All they did was demo ideas, showed no improvements.  Waivers never should have been issued.  They should have been forced for REAL REFORM before receiving the waiver.

_Charter School legislation signed by President Clinton encourages states and localities to set up public school choice. _

Public School Choice severly hurts the nations schools.  Taxpayers SHOULD NOT have to fund private education with their tax monies.  This is also a clear violation of seperation of church and state.

_The Clinton Administration forged a bipartisan coalition to pass NAFTA, after concluding tough negotiations on side agreements covering workers' rights, the environment, and import surges. Exports to Mexico rose 23 percent in the first 11 months of 1994. _

One of the main problems with our economy is the loss of jobs, something NAFTA has a direct impact on, allowing companies like General Motors to move jobs outside the US to Mexico with no penalities.

------------------------------------------------

I was not a supporter of Clinton, but I will give him credit for doing some good while in office.  He also did some things that were not good.  His handling of the economy was excellent.


----------



## Arden (Sep 2, 2003)

Yes, no president is perfect, but Clinton did lots of good and bad.  I have yet to see much good come out of the Bush administration.

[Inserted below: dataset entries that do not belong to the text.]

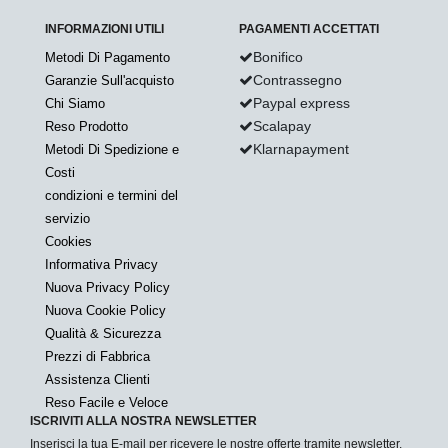
INFORMAZIONI UTILI
PAGAMENTI ACCETTATI
Bonifico
Metodi Di Pagamento
Contrassegno
Garanzie Sull'acquisto
Paypal express
Chi Siamo
Scalapay
Reso Prodotto
Klarnapayment
Metodi Di Spedizione e
Costi
condizioni e termini del
servizio
Cookies
Informativa Privacy
Nuova Privacy Policy
Nuova Cookie Policy
Qualità & Sicurezza
Prezzi di Fabbrica
Assistenza Clienti
Reso Facile e Veloce
ISCRIVITI ALLA NOSTRA NEWSLETTER
Inserisci la tua E-mail per ricevere le nostre offerte tramite newsletter.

Around the end of Clinton's administration, the (predominantly Republican) Congress voted to impeach him because he covered up an alleged affair with Monica Lewinski.  Recently, the Republicans in California, most notably Darrel Issa, decided to get a recall movement going to oust Grey Davis from office because of the economic problems California is having, despite the poor condition of the economies of both many states individually and the US as a whole (as in CA isn't the only state having problems), adding an unnecessary burden on California voters and the economy.  Republicans often seem to get away with pointing the finger at their enemies (usually the Democrats) while avoiding responsibility themselves, much like Microsoft.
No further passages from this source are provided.